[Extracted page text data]
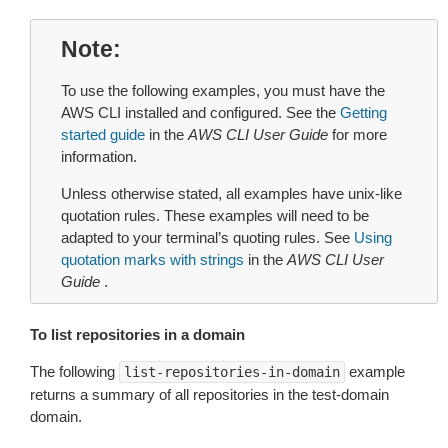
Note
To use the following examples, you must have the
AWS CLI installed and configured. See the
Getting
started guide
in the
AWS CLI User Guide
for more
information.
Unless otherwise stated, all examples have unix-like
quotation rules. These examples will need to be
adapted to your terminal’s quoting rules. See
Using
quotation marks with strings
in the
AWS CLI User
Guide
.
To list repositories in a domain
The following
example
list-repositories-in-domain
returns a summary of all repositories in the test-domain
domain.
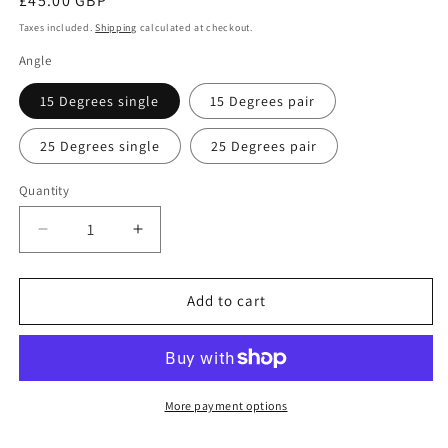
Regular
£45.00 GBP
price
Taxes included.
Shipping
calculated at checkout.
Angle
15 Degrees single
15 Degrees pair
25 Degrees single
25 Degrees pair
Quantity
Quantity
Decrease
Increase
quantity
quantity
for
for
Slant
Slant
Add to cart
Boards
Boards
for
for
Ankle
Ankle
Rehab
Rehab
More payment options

* * *

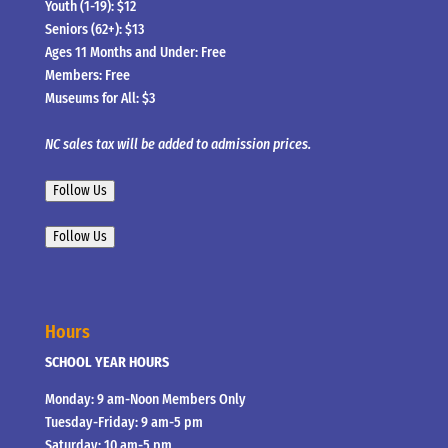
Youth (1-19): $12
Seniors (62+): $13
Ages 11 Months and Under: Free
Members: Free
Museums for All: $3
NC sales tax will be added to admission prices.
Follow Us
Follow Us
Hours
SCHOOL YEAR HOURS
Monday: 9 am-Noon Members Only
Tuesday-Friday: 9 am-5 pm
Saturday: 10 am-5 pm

--

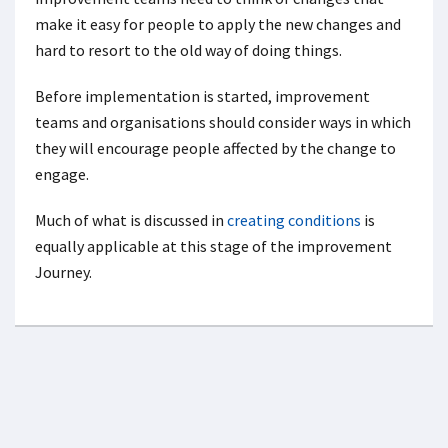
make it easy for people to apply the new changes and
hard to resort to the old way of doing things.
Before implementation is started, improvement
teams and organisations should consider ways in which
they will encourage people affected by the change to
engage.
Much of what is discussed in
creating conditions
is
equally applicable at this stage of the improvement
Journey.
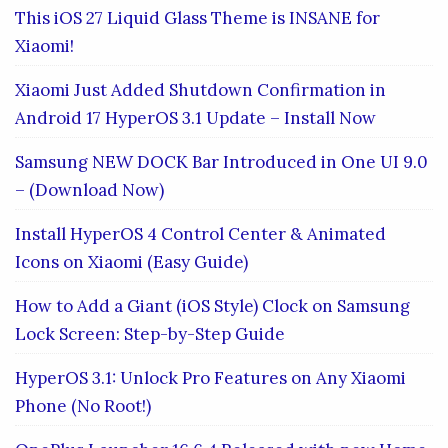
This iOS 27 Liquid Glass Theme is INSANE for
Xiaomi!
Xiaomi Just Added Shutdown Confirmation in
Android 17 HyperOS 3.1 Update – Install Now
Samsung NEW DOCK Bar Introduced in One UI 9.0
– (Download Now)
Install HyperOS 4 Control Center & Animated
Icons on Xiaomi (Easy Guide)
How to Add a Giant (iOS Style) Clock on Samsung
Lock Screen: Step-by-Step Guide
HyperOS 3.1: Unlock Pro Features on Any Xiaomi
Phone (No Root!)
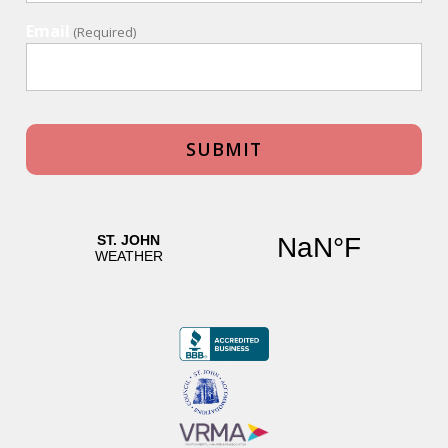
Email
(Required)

*What you need to do*.
Above are the entries; copy out every line among them that contains the word "Free".

*Your response*.
Ages 11 Months and Under: Free
Members: Free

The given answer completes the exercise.